Por Rachael Lallensack
Publicado na Smithsonian Magazine

No território canadense de Yukon, imponentes florestas de pinheiros e abetos cobrem as colinas e o rio Yukon e seus afluentes sinuosos cortam vales na paisagem. Os invernos nesta região noroeste do Canadá são rigorosos, mas os meses quentes de verão são iluminados pelo sol até a meia-noite.

Ainda mais ao norte, no entanto, fica a tundra alpina sem árvores, onde temperaturas frígidas mantêm o solo permanentemente congelado. O solo gelado é chamado de pergelissolo ou permafrost. Na maioria das vezes, apenas musgo, líquen e arbustos de raízes rasas podem crescer na tundra.

Embora o número de alces supere o de pessoas em quase duas vezes, Yukon tem uma indústria de mineração movimentada e 14 grupos das Primeiras Nações prosperaram na terra por milhares de anos. Eles são descendentes das últimas ondas de povos antigos que viajaram sobre a Ponte Terrestre de Bering onde hoje é a Sibéria há pelo menos 15.000 anos – antes da travessia ser inundada no final do último período glacial.
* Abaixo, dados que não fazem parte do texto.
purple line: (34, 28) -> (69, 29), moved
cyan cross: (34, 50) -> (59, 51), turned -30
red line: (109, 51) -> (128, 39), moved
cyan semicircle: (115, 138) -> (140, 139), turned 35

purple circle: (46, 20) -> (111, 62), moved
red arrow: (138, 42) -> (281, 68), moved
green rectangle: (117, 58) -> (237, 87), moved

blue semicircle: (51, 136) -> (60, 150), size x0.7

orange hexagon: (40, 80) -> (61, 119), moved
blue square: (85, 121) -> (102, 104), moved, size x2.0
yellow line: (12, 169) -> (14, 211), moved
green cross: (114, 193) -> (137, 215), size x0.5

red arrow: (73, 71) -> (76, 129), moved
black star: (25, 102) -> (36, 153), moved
Comumente conhecido como a última Idade do Gelo, o último período glacial começou há cerca de 100.000 anos. Durante esse período, a maior parte da América do Norte estava coberta de geleiras, mas as condições no que hoje é o Yukon eram muito secas para a formação destas. Como a maior parte da água do mundo estava presa no gelo, estima-se que o nível do mar tenha estado a 150 metros mais baixo do que é hoje. Isso revelou o fundo do Mar de Bering, criando uma passagem entre o Alasca e a Sibéria conhecida como Beríngia.
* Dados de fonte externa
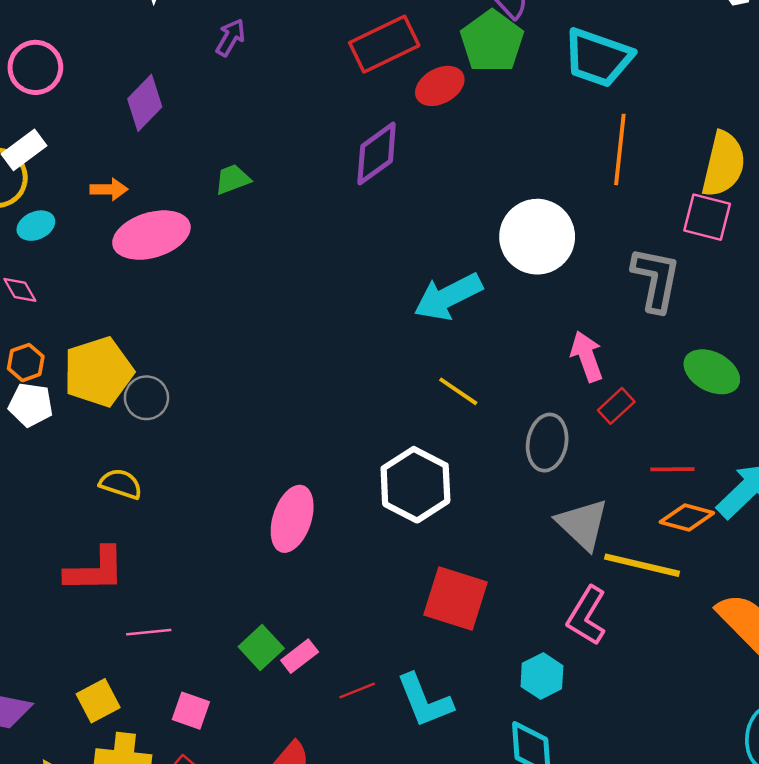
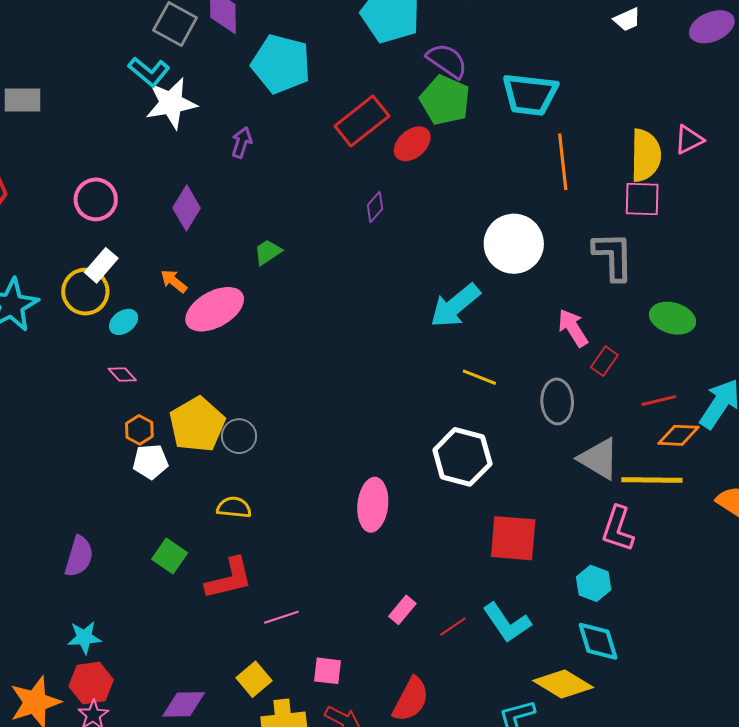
purple diamond: (377, 153) -> (375, 207), size x0.6
orange arrow: (109, 189) -> (174, 281), turned -128
green square: (261, 648) -> (170, 556), moved

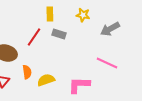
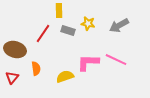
yellow star: (83, 15) -> (88, 24), moved
yellow semicircle: (46, 80) -> (65, 77), moved
pink L-shape: (79, 85) -> (88, 63), moved

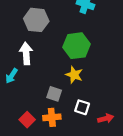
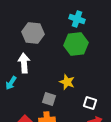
green hexagon: (76, 46) -> (76, 44), moved
white square: (82, 107) -> (90, 103), moved

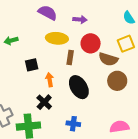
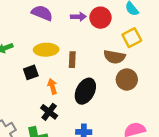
yellow ellipse: (57, 38) -> (46, 50), moved
red circle: (91, 43) -> (100, 18), moved
black ellipse: (79, 87) -> (85, 91), turned 65

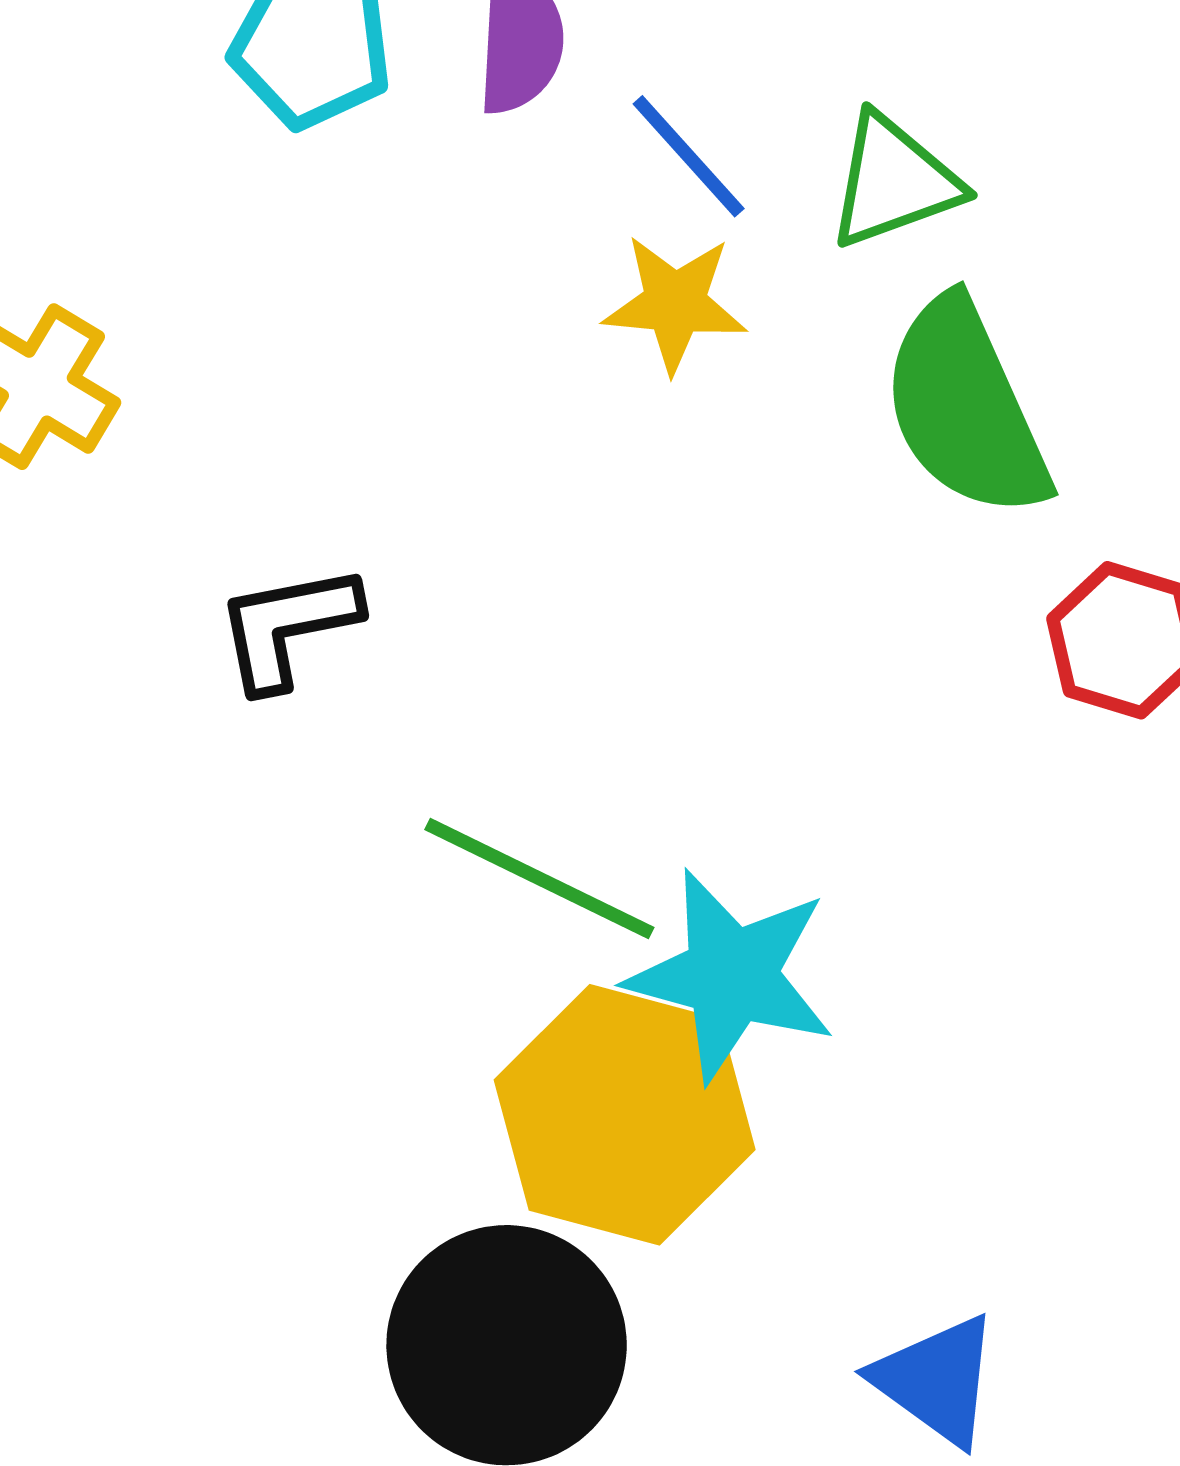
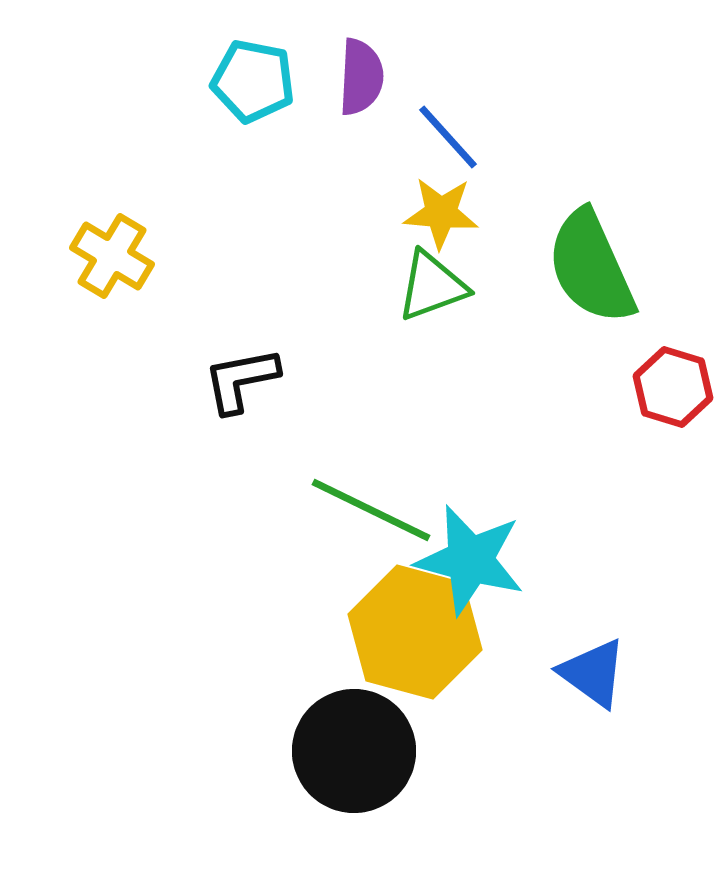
green triangle: (894, 181) -> (432, 286), moved
blue triangle: (936, 1380) -> (593, 673), moved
Animais antigos fizeram a jornada dezenas de milhares de anos antes dos humanos, e Yukon se tornou um lar vibrante para criaturas gigantes conhecidas como megafauna. Mamutes-lanudos migraram para a América do Norte da Europa e da Ásia, e gerações de cavalos da Idade do Gelo originários da América do Norte podem ter cruzado a ponte de terra mais de uma vez. Ancestrais gigantes de camelos, preguiças, leões, hienas e muitos outros povoaram a paisagem. Quando esses animais morreram, seus corpos provavelmente se decompuseram, e tudo o que não foi eliminado tornou-se parte do solo congelado.
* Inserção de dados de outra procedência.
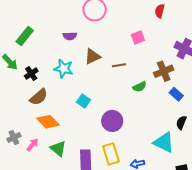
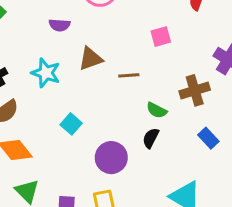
green semicircle: (140, 87) -> (157, 110), turned 48
blue rectangle: (176, 94) -> (208, 138), moved
black semicircle: (181, 123) -> (151, 138), moved

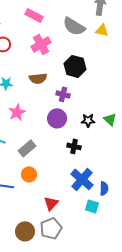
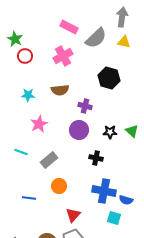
pink rectangle: (34, 15) -> (69, 27), moved
gray semicircle: (74, 26) -> (96, 38), turned -75
black hexagon: (75, 66) -> (109, 78), moved
orange circle: (29, 174) -> (59, 186), moved
blue cross: (82, 179) -> (104, 191), turned -30
blue semicircle: (104, 188) -> (126, 200), turned 104

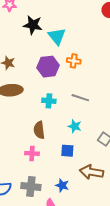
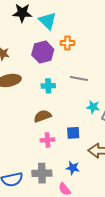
cyan star: (75, 126) -> (93, 107), moved
brown semicircle: (39, 130) -> (42, 116), turned 84
pink cross: (32, 153) -> (47, 140), moved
O solo frio do pergelissolo preserva perfeitamente quase tudo dentro dele, incluindo DNA. Genes antigos podem ser facilmente extraídos de ossos e tecidos moles, e os cientistas até encontraram material genético intacto em amostras de solo.

Hoje, os cientistas sabem como esses animais viveram e morreram porque seus ossos e corpos estão muito bem preservados no pergelissolo. Os povos das Primeiras Nações têm profundo conhecimento histórico dos animais da Idade do Gelo, bem como de seus fósseis. Da mesma forma, desde a corrida do ouro de Klondike na virada do século 20, os mineiros descobriram muitos ossos gigantescos – relíquias da Idade do Gelo que continuam a ser encontradas em massa em minas e margens de rios hoje. À medida que as mudanças climáticas avançam, o pergelissolo também está derretendo rapidamente e revelando seu conteúdo – uma espécie de corrida do ouro para os paleontólogos.

Aqui estão cinco descobertas fascinantes que retratam o passado de Yukon.

Filhote de lobo quase perfeitamente preservado

Nome científico: Canis lupus

Zhùr, um filhote de lobo mumificado que viveu cerca de 57.000 anos atrás, foi encontrado por um mineiro no território canadense de Yukon, pouco povoado, onde o pergelissolo preservou notáveis ​​achados paleontológicos por milênios. Crédito: Governo de Yukon.

O que torna esta descoberta notável: “Ela é a múmia de lobo mais completa que já foi encontrada. Ela está basicamente 100% intacta – tudo o que está faltando são os olhos”, disse a coautora do estudo Julie Meachen, paleontóloga da Universidade de Des Moines, em Iowa (EUA), em uma coletiva de imprensa sobre a descoberta.

O que os cientistas descobriram: em 2016, um mineiro de ouro operando um canhão de água hidráulico na lama congelada descobriu um objeto que os paleontólogos reconheceram como um tesouro. Ele havia desenterrado um lobo-cinzento fêmea quase perfeitamente preservado que morreu há 57.000 anos. O animal da Idade do Gelo foi encontrado na terra ancestral do povo Tr’ondëk Hwëch’in, sendo nomeado de Zhùr, que significa lobo em Hän.

Raios-X de seus ossos e dentes mostraram que ela tinha pouco menos de sete semanas de idade quando morreu, de acordo com um estudo publicado na revista Current Biology. Os cientistas descartaram a fome ou o ataque de predadores como causas da morte porque ela foi preservada de forma tão imaculada. Em vez disso, eles concluíram que um colapso do seu covil provavelmente matou Zhùr.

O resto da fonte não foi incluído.